[Start of Attachment]

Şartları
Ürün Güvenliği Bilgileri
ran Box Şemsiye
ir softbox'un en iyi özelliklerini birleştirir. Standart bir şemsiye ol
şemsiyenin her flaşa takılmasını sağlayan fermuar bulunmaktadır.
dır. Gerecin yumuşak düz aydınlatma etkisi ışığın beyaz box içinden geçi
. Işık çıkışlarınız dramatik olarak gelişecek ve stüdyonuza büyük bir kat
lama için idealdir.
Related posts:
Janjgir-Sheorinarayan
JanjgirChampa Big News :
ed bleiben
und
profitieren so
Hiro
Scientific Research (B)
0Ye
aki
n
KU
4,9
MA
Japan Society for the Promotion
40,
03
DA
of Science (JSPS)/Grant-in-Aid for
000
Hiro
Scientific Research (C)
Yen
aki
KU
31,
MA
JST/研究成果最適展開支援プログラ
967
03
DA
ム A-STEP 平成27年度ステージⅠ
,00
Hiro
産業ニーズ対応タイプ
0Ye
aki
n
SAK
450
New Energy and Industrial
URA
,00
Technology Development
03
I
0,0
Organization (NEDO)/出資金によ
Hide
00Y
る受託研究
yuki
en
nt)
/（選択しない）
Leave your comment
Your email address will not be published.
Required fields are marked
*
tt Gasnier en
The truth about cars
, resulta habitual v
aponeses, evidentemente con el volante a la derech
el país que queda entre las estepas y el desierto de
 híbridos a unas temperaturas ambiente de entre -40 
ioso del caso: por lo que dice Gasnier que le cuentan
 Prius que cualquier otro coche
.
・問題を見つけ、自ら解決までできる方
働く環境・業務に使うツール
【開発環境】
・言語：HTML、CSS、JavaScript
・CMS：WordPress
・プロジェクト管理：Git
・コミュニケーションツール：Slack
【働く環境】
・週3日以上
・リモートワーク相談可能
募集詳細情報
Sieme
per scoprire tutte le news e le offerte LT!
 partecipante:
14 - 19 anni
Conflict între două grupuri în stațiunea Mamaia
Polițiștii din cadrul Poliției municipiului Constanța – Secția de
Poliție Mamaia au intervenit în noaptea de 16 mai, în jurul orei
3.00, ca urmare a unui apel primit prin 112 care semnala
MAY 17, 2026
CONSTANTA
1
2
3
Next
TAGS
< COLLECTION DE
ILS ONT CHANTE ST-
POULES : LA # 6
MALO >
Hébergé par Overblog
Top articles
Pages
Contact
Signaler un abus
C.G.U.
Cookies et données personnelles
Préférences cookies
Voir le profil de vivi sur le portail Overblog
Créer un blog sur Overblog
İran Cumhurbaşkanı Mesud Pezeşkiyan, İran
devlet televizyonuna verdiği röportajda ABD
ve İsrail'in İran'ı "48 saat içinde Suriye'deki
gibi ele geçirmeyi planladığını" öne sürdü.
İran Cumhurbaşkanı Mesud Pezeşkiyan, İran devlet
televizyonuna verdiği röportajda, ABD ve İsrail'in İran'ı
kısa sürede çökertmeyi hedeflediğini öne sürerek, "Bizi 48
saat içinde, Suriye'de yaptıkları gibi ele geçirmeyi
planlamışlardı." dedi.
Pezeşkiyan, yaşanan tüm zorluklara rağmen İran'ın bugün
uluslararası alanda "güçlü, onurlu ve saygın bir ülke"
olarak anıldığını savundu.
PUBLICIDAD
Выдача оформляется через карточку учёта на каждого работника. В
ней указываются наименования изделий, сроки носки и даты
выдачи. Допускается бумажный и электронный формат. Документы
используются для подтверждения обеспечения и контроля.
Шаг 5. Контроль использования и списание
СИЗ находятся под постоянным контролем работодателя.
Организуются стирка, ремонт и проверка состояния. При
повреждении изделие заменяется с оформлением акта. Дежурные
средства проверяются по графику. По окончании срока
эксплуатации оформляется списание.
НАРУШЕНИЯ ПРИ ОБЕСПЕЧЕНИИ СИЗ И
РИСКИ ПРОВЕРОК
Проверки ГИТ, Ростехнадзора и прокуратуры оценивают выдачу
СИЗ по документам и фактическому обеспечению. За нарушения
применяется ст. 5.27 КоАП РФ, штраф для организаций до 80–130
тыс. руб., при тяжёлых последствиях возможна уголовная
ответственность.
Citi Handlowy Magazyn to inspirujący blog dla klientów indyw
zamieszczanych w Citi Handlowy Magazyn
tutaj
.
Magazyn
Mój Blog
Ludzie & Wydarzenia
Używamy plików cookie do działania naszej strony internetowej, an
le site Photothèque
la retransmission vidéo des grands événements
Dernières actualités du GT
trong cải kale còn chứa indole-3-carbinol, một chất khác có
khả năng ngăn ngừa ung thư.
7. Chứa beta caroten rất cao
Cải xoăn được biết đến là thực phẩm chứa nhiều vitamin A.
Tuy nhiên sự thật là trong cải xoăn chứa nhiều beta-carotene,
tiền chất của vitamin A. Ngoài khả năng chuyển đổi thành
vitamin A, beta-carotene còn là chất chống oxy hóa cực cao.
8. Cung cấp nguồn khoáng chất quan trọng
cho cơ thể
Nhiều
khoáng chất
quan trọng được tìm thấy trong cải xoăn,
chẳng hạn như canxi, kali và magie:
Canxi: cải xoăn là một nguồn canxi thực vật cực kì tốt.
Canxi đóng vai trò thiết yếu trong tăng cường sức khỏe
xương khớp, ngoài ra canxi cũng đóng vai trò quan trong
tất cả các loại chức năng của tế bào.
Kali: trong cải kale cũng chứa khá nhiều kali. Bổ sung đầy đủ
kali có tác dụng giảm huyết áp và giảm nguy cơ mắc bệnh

[End of Attachment]

## EXERCISE INSTRUCTIONS
Reproduce each line of the material that mentions "televizyonuna".

## THE COMPLETED TASK
devlet televizyonuna verdiği röportajda ABD
televizyonuna verdiği röportajda, ABD ve İsrail'in İran'ı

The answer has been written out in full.